In the case of DreamWorks, they have to distribute the movies and DVDs ahead of time and advertise the hell out of them, so they have huge sunk costs.
But as DreamWorks found when it overestimated Shrek 2 DVD sales, DVD buyers have a super short attention span. The dilemma: If you flood the market with DVDs as soon as you release a movie (as DreamWorks does), and count that as revenue, then you’re stuck with lots of returns. That's why studios like DreamWorks are looking for other distribution channels.
from Fortune Streetlife, July 12, 2005
In this instance, now DreamWorks must take a big charge for returns.
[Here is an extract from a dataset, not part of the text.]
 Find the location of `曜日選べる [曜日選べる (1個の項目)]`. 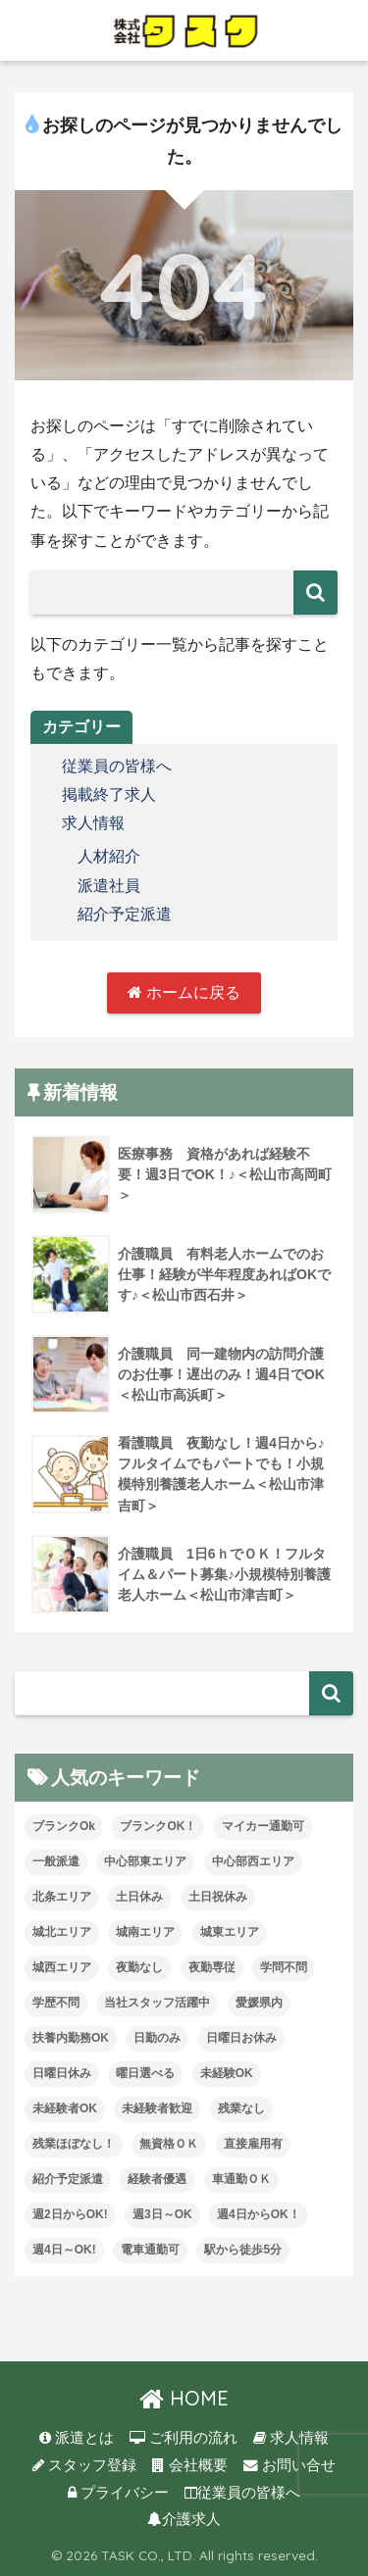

Thus, these cycles changes will demand different company planning and encourages them to explore things like on-demand distribution and whatnot.

As Seth Godin keeps repeating (and hopefully will until we get it), companies that focus on making truly remarkable products will be the ones that survive in our current over-saturated consumer culture.

I would add to that less reliance on mass marketing and big bang attempts to create a market for a product that people in which people may not be terribly interested. In the DreamWorks case, much of the problem is that they have to appeal to the parents, especially in the theater phase of distribution. The kids are the real consumers, but if parents aren't spreading the word-of-mouth, it's likely that the kids won't see the movies.

Part of me feels for companies like DreamWorks. I know people that do that kind of work - they are brilliant and creative people who do amazing work and don't want to see their companies lack of insight into their customers affect it.